O problema da acessibilidade parece ser mais sentido a Oeste e Norte do Parque. Um caminhante que se aproxime por aí precisará de estudar bem o mapa para conseguir navegar o emaranhado de estradas que tem de atravessar. Em Oeiras e na Amadora, mesmo para quem avista Monsanto da sua casa, a tranquilidade verde deste espaço parece estar demasiado longe para se alcançar facilmente a pé.
Durante a minha volta, o exemplo mais flagrante dessa dificuldade nos acessos ocorreu em Alfragide, onde precisei de fazer um desvio de quase quatro quilómetros pelo interior da zona comercial desta freguesia de Oeiras para conseguir retomar o meu percurso sem atravessar vias rápidas.

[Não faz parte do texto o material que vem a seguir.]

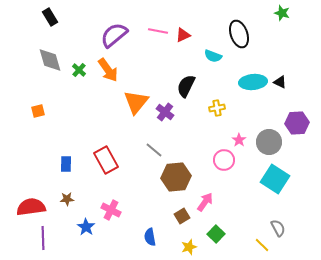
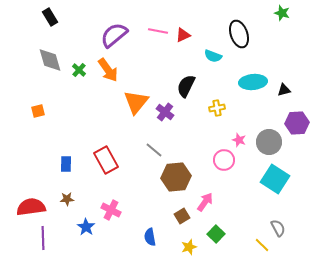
black triangle: moved 4 px right, 8 px down; rotated 40 degrees counterclockwise
pink star: rotated 16 degrees counterclockwise
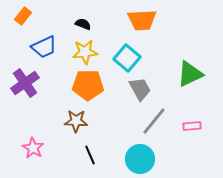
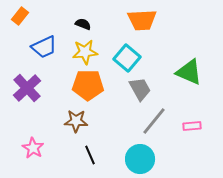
orange rectangle: moved 3 px left
green triangle: moved 1 px left, 2 px up; rotated 48 degrees clockwise
purple cross: moved 2 px right, 5 px down; rotated 8 degrees counterclockwise
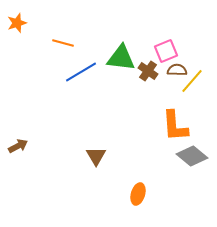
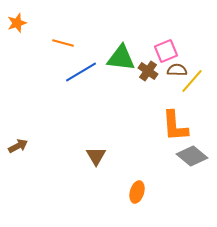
orange ellipse: moved 1 px left, 2 px up
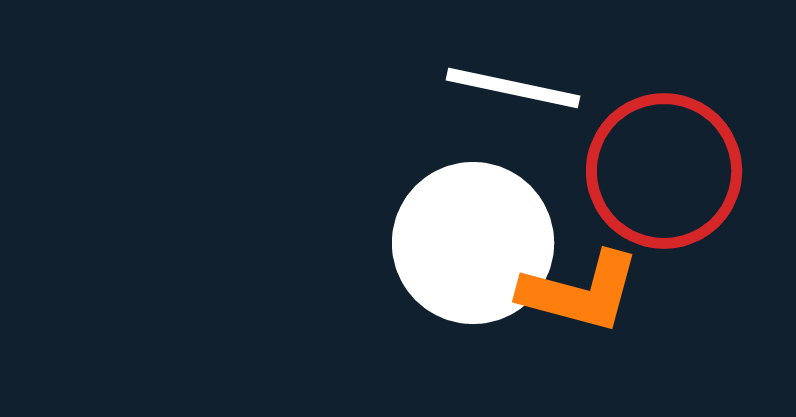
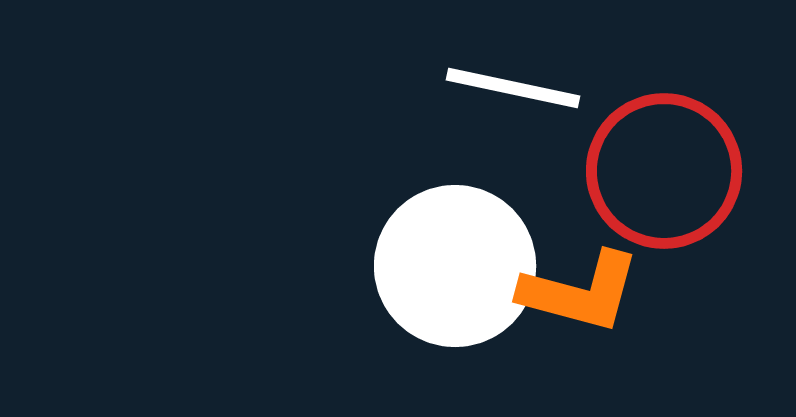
white circle: moved 18 px left, 23 px down
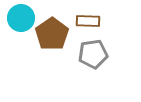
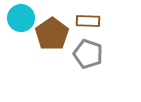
gray pentagon: moved 5 px left; rotated 28 degrees clockwise
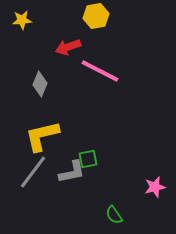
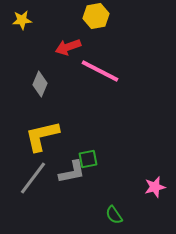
gray line: moved 6 px down
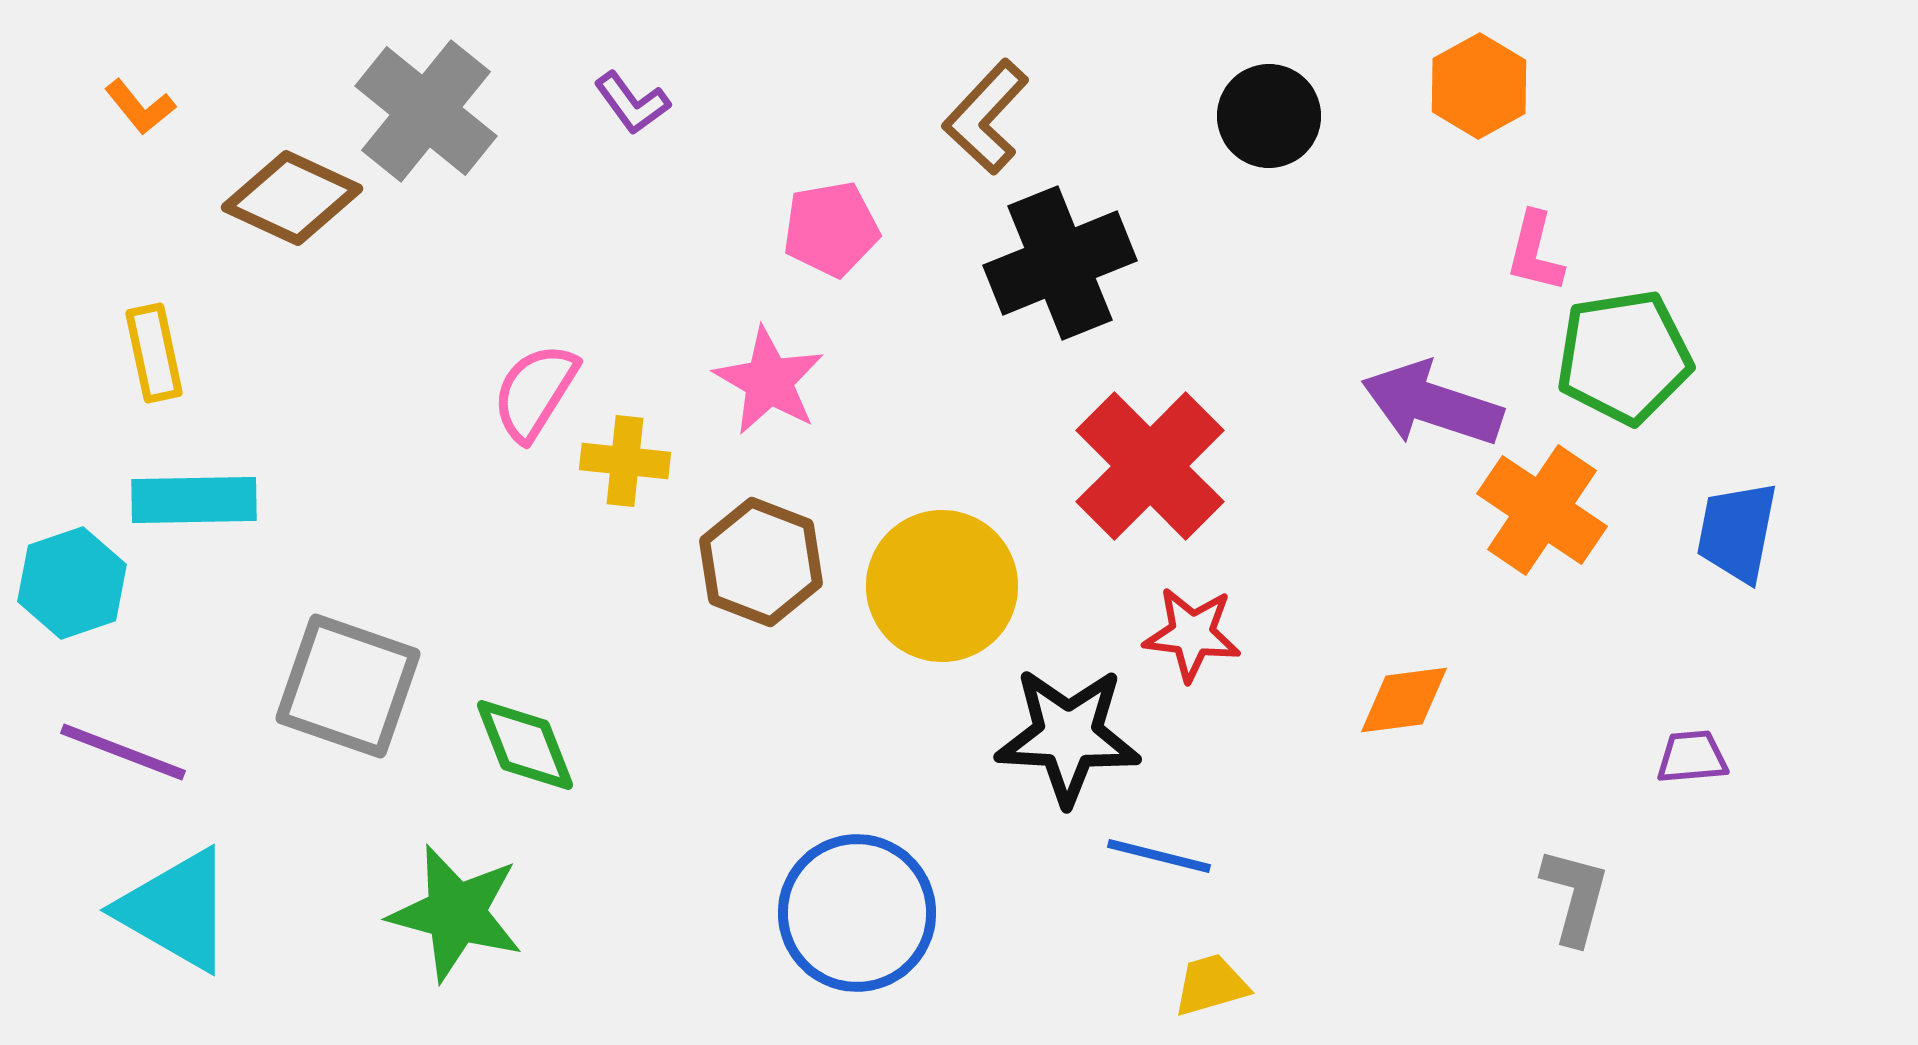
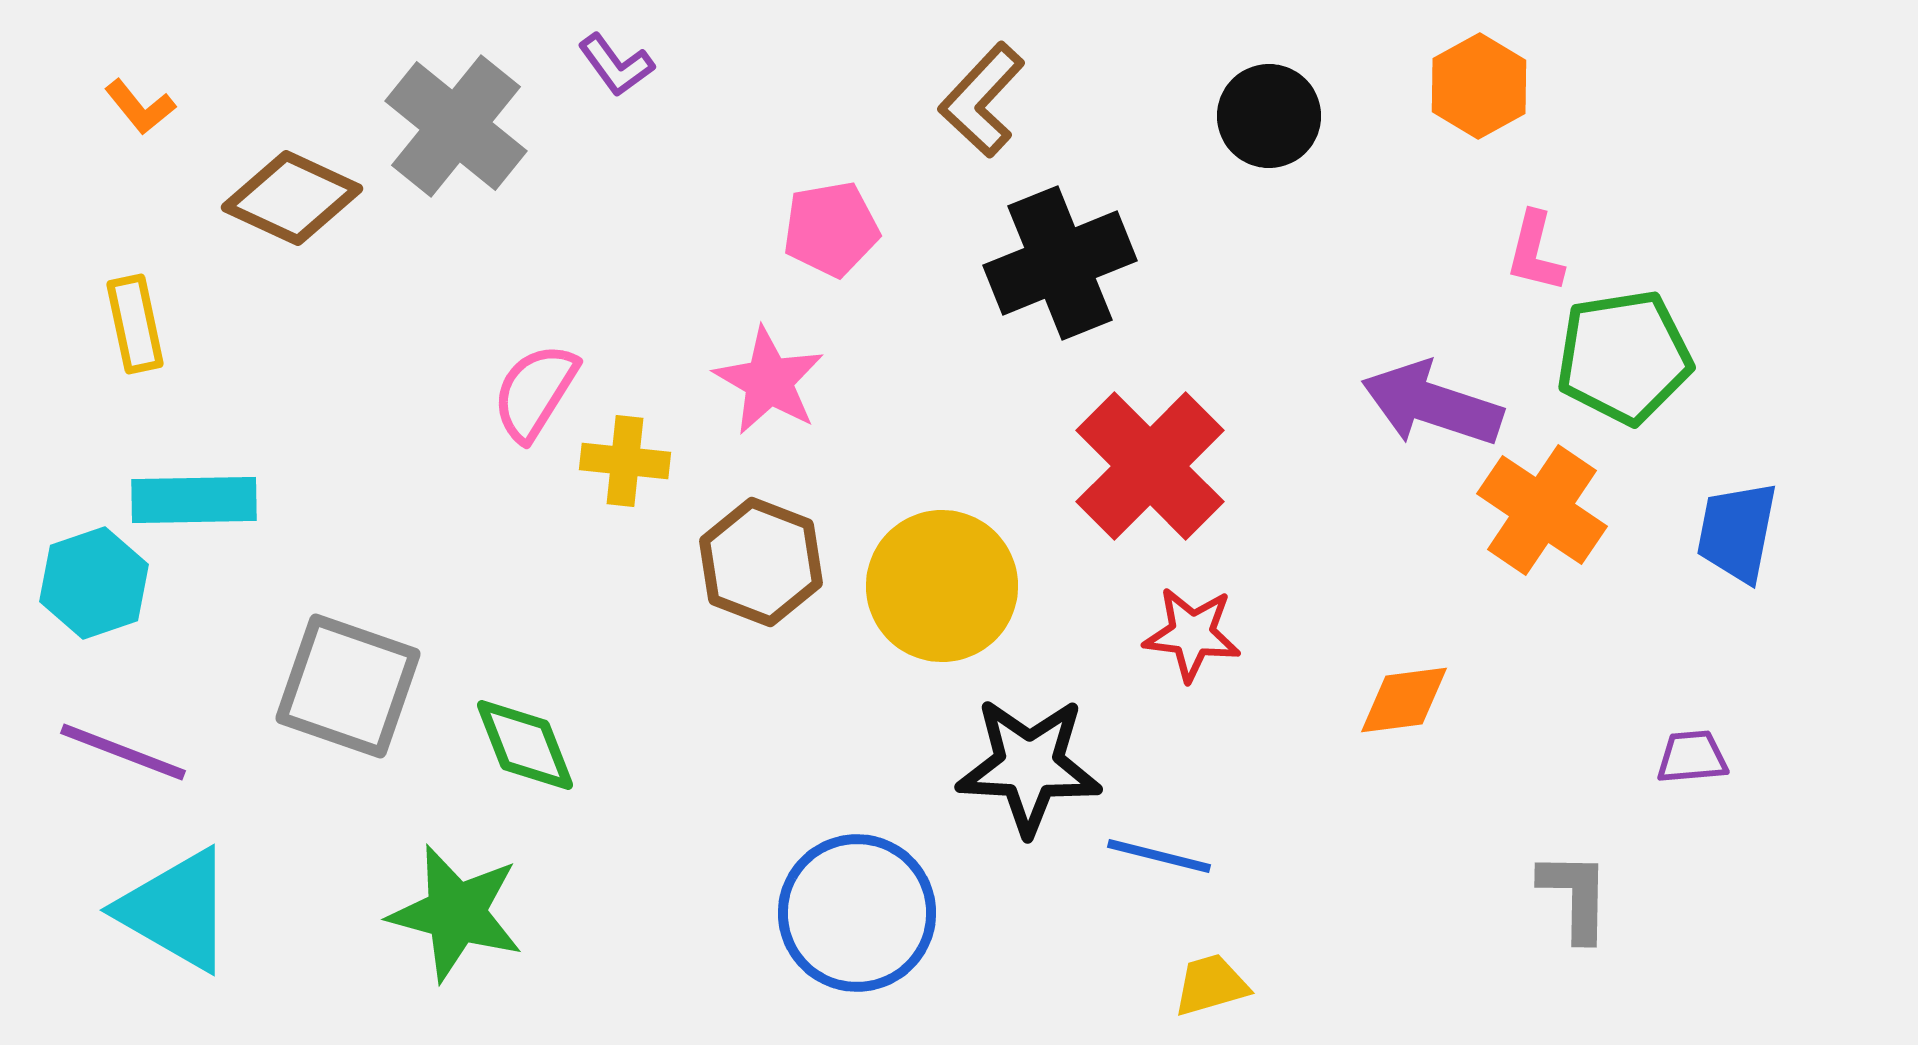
purple L-shape: moved 16 px left, 38 px up
gray cross: moved 30 px right, 15 px down
brown L-shape: moved 4 px left, 17 px up
yellow rectangle: moved 19 px left, 29 px up
cyan hexagon: moved 22 px right
black star: moved 39 px left, 30 px down
gray L-shape: rotated 14 degrees counterclockwise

Mesmo depois de tudo isso ainda me restava fazer os 50 metros mais perigosos do meu trilho inusitado: circular pela berma de uma saída da CRIL, para poder começar a contornar o Parque de Campismo de Monsanto.
Pouco depois das 14h, chegava novamente ao Parque do Calhau, completando o meu “abraço” simbólico a Monsanto. De acordo com a aplicação de GPS que usei, percorri uma distância de 31,65km ao longo de 5h57m (com uma pausa a meio para almoçar da minha marmita).
Foi curioso passar boa parte de um dia primaveril a caminhar nesta linha de fronteira entre cidade e Natureza, entre dois territórios que me são familiares mas raramente vistos assim, ainda que algumas das minhas partes preferidas do Parque tenham, necessariamente, ficado de fora deste roteiro periférico, como a panorâmica Alameda Keil do Amaral (assim designada em homenagem ao responsável pelo projeto de arquitetura das primeiras infraestruturas construídas no Parque) ou a sempre enigmática Tapada da Ajuda.
90 anos depois, apesar da pressão imobiliária que cresce em seu redor e de um certo esquecimento a que parece ter sido votado, Monsanto é uma parte imprescindível de Lisboa. Poucas capitais do mundo colocam à disposição dos seus habitantes um refúgio ecológico tão vasto e complexo como este, onde podem contactar com a Natureza e desfrutar, mesmo sem o saberem, dos seus benefícios para o bem-estar e saúde.
Uma volta completa a Monsanto não substitui um passeio pelo seu interior (e há pelo menos sete percursos pedestres à escolha para quem o pretenda explorar), mas não deixa de ser uma forma interessante de medir (com os pés) a verdadeira dimensão deste pulmão de Lisboa. Como a Mayra mostrou, vale a pena abraçar quem, ou aquilo, que nos faz bem.